Меня по поводу этой противоестественной склонности частному доктору показывали, который, незаметно смахнув в стол деньги, улыбнулся: «Вполне здоровая девочка. Ест соль, говорите? Ну и пусть себе ест. Не отнимайте. Значит, организм того требует». Хороший доктор, хоть и в халате. Другой бы приказал всю соль отдать деду, мне тут же намазал бы палец йодом, сделал укол и велел каждый день кормить сла-а-адкой ма-а-анной ка-а-ашей, от которой тошнит.

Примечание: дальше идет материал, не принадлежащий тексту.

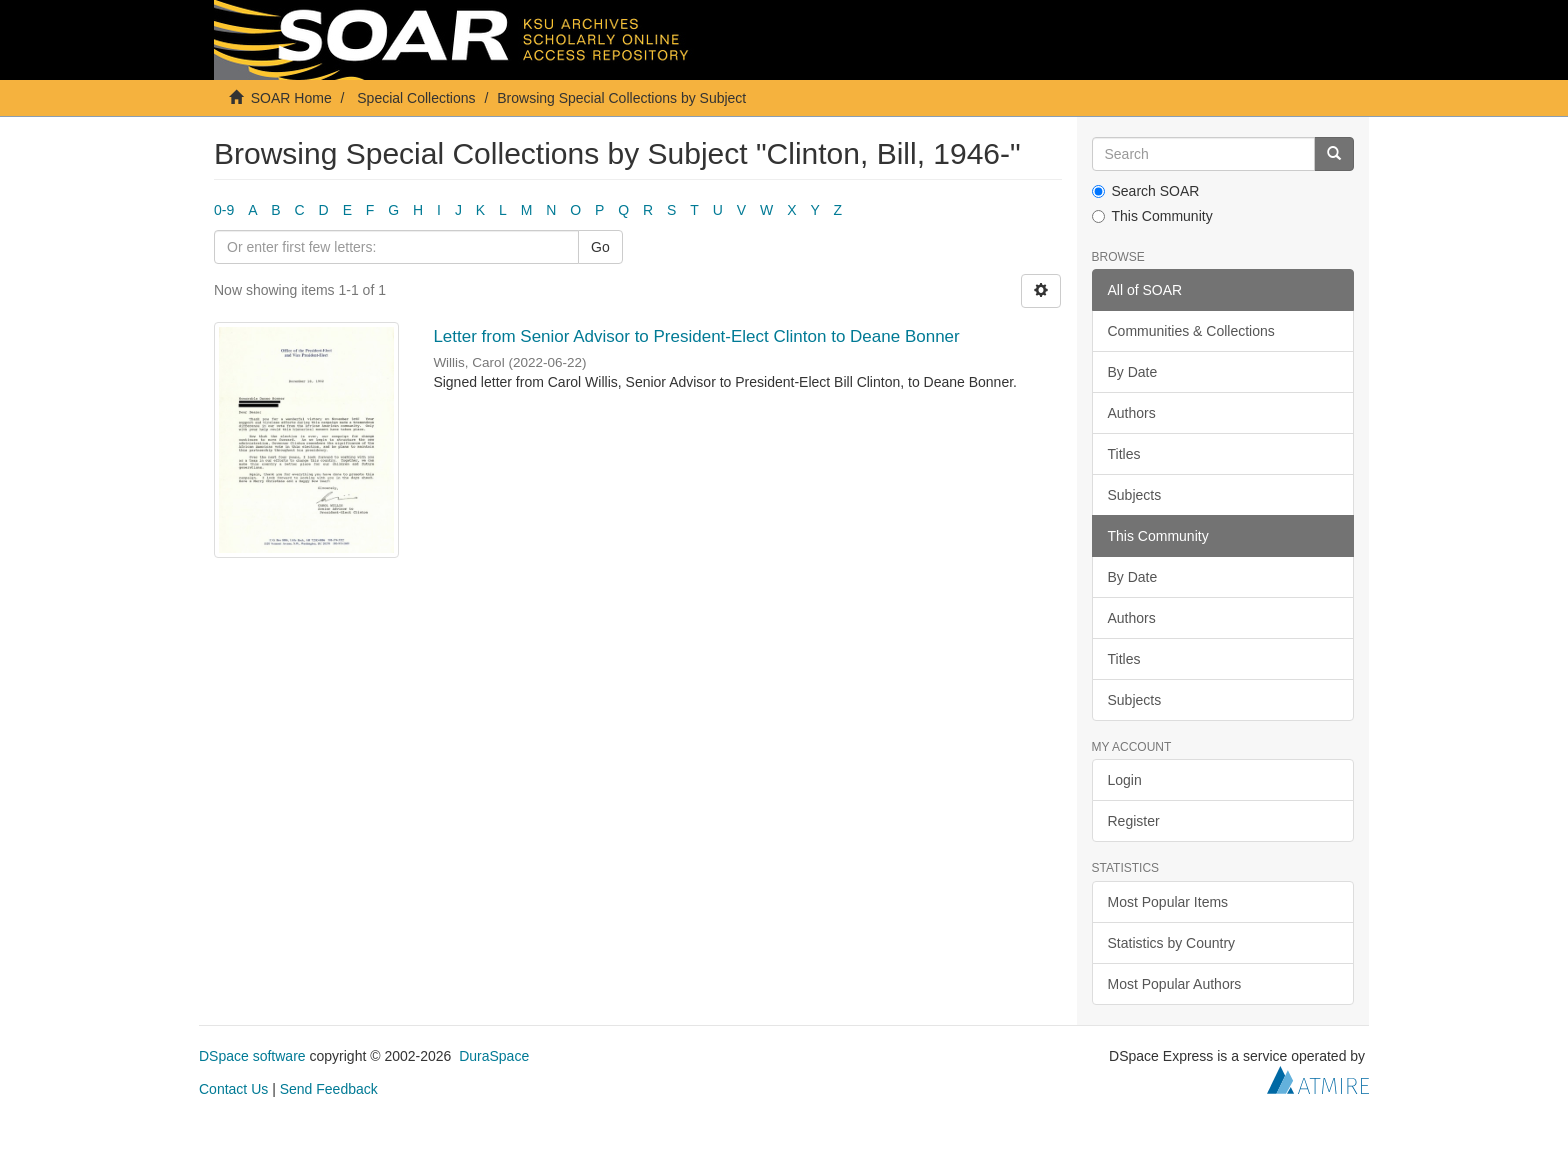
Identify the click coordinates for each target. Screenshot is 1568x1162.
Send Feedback (329, 1089)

Ночью из черной тарелки над этажеркой противно завыло с переливами, а потом медленно толстым голосом: «Граждане, воздушная тревога! Граждане, воздушная тревога!» Хватают за спину громадными руками, сажают в кровати, откинув сетку (сетку терпеть не могу, взрослые не спят с сеткой). Мама одним движением снизу вверх вдевает меня в серые валеночки, а потом еще несколько раз смешно пришлепывает ладонью по круглой, неразношенной подошве, быстро кое-как натягивает капор на вате. Валенки у меня в точности, как у большой, а капор ненавижу — от него уши вперед загибаются, не вертится шея, а завязки больно впиваются в подбородок. Да и слово «капор» противное тоже. Взрослым-то хорошо, они капор не носят и могут делать что хотят, но вместо этого занимаются всякими глупостями. Например, едят суп. И по своей воле спать ложатся. Я бы — никогда! Вот когда вырасту…

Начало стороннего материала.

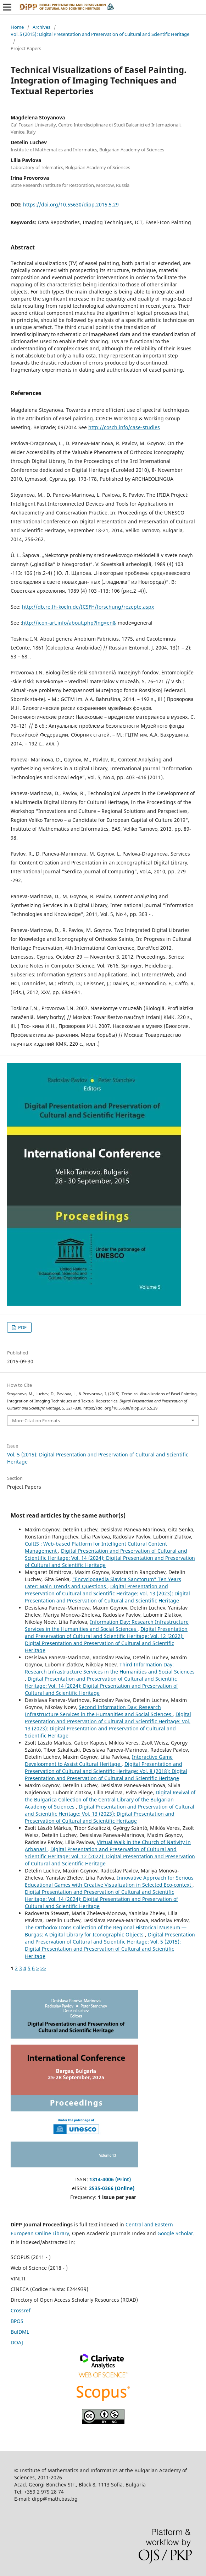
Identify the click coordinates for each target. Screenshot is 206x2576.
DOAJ (17, 2342)
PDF (22, 1327)
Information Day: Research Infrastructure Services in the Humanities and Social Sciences (107, 1625)
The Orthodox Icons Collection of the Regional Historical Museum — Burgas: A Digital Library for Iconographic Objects (105, 1931)
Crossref (20, 2310)
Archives (41, 27)
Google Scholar (175, 2233)
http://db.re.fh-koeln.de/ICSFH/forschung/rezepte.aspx (88, 606)
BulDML (20, 2331)
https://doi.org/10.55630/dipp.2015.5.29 (71, 204)
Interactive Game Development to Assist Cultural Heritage (99, 1760)
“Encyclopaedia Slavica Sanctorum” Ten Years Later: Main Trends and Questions (103, 1583)
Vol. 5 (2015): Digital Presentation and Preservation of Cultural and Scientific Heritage (100, 34)
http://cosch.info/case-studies (124, 427)
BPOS (17, 2321)
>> (43, 1968)
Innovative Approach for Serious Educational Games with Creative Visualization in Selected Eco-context (109, 1881)
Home (17, 27)
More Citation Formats (36, 1420)
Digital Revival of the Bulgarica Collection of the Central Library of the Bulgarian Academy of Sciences (110, 1799)
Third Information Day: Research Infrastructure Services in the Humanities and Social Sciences (110, 1668)
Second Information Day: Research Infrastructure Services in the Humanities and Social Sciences (99, 1711)
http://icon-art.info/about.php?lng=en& (69, 622)
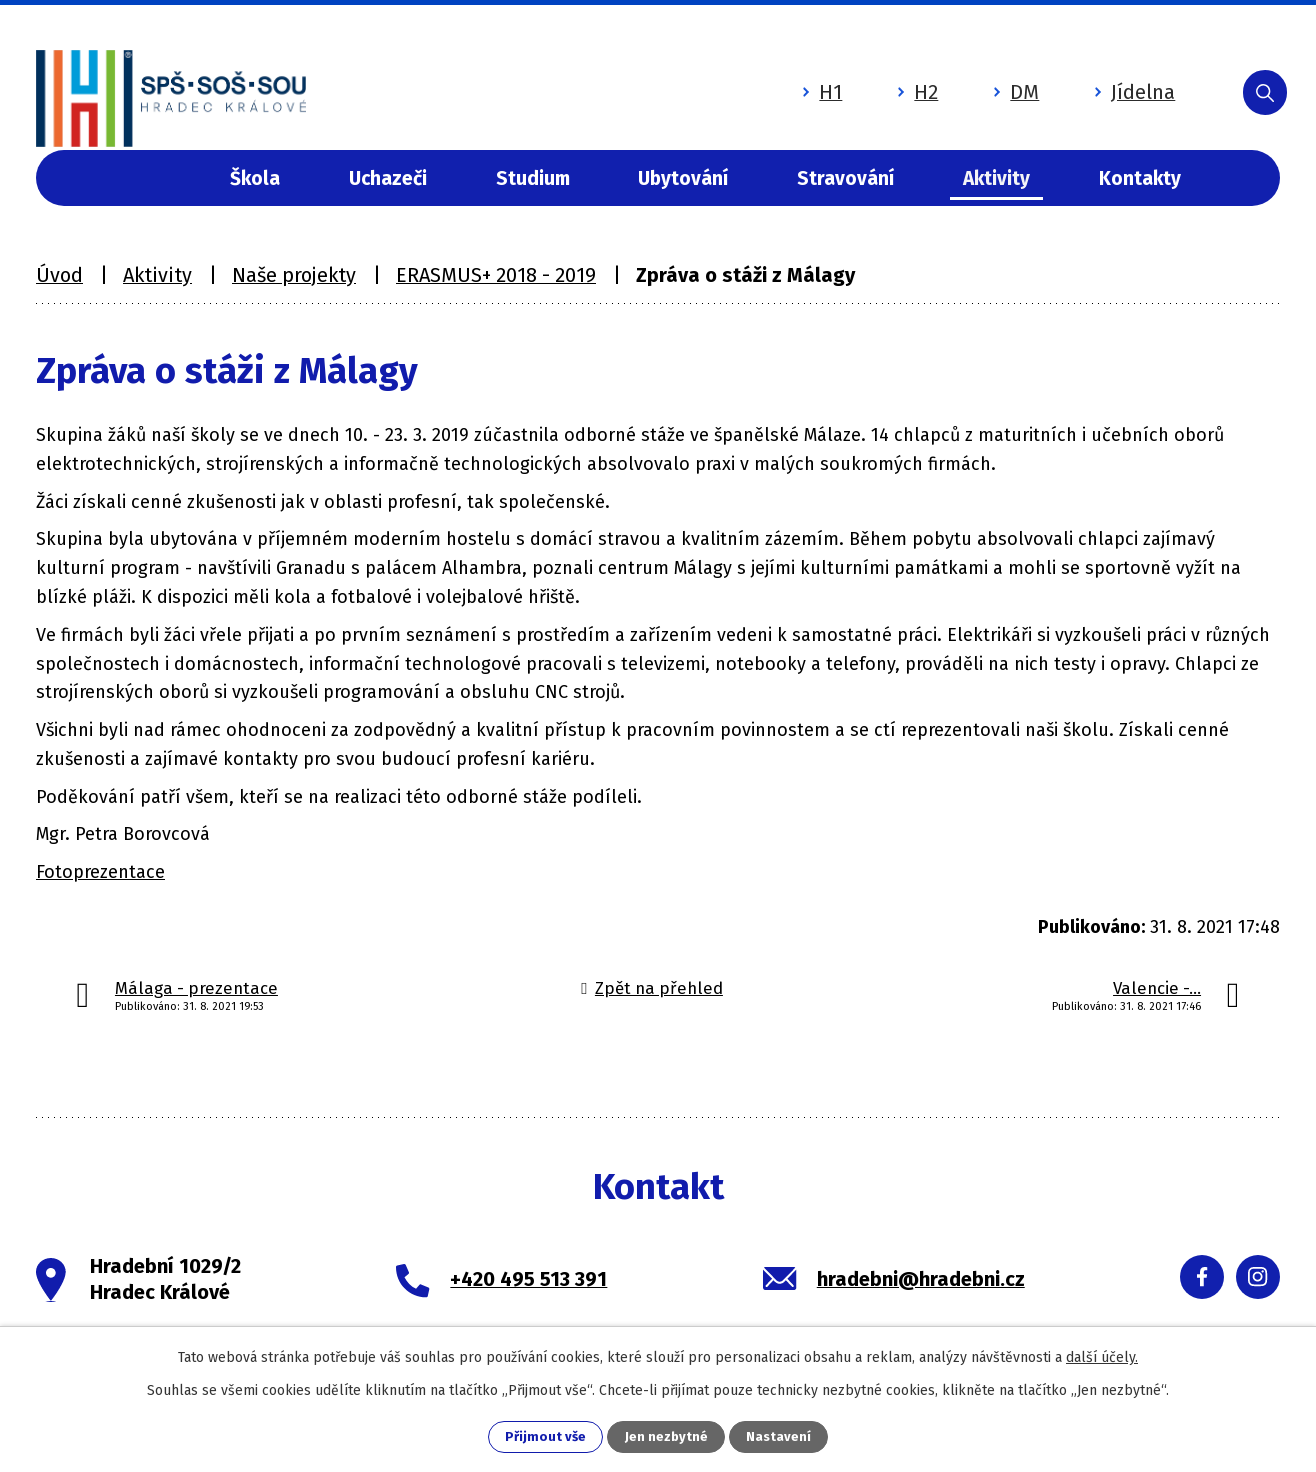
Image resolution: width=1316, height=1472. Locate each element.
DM (948, 83)
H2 (850, 83)
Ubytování (683, 178)
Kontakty (1140, 178)
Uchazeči (388, 178)
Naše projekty (294, 275)
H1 (754, 83)
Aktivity (996, 178)
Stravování (845, 178)
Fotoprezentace (100, 872)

Мама хватает меня на руки, на шею себе — зеленый мешочек на шнурке — там внутри всякие бумажки неинтересные. Бежим с четвертого этажа через двор в бомбоубежище. Бабушка осталась дома, она не хочет. Мама на нее за это сердится и кричит. Мне тоже не хочется, но меня тащат. Бежим через двор — черные сараи, темный дом, снег. Бомбоубежище

в пятом подъезде. Я провожу щекой по нежной маминой шапочке, про нее говорят «из котика». Кошки у нас нет, кошка есть у тети Юли, а мамина шапка — она котик. Черная и блестящая, а если подуешь, то внутри мягкой черноты раскрывается дымно-розовая пушистая маргаритка. Бежать нам недалеко, через два подъезда, но очень долго. Время и пространство в моей голове еще не подозревали друг о друге, как любовь и разлука в первый день Творения.

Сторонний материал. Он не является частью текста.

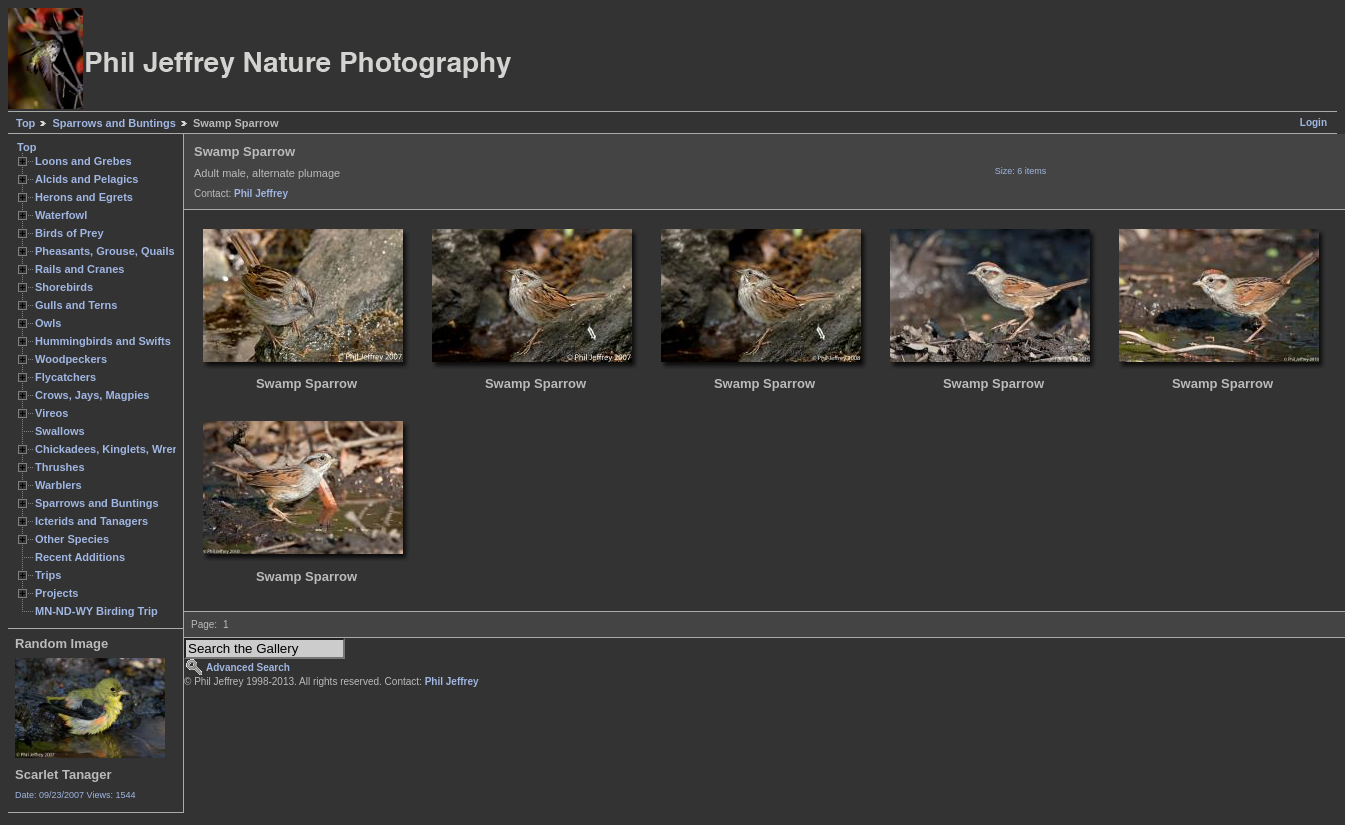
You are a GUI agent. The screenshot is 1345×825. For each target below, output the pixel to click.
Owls (48, 323)
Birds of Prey (69, 233)
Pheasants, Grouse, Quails (105, 251)
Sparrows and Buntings (113, 123)
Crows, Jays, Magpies (92, 395)
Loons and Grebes (83, 161)
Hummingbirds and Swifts (103, 341)
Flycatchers (65, 377)
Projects (56, 593)
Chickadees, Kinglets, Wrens (110, 449)
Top (25, 123)
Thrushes (60, 467)
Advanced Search (248, 667)
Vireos (51, 413)
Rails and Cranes (79, 269)
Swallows (60, 431)
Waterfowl (61, 215)
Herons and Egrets (84, 197)
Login (1313, 122)
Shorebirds (64, 287)
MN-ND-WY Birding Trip (96, 611)
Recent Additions (80, 557)
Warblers (58, 485)
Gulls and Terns (76, 305)
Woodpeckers (71, 359)
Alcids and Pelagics (86, 179)
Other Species (72, 539)
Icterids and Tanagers (91, 521)
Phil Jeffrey (261, 193)
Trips (48, 575)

В небе желтый круг с оранжевым краем. Я знаю, что это такое. Это ракета. Напротив нашего дома госпиталь, оттуда перевешиваются из форточек (а ведь это уж совсем нельзя) и кричат что-то прохожим тетенькам одинаково одетые взрослые дядьки. Лысые, как кукла Левка. У кого забинтована голова, словно чепчик надет. А у кого рука запеленута, как грудной в пеленках и подвешена на широкой лямке. На крыше госпиталя зенитки, из ихнего дула пускают ракеты. Взмыв ярким мячиком, они на секунду замирают в небе, обдумывая свои дальнейшие планы, и устало падают хвостатой дугой. «Опять будут бомбить», — шепотом говорит никому мама. Она боится. Такая большая — боится.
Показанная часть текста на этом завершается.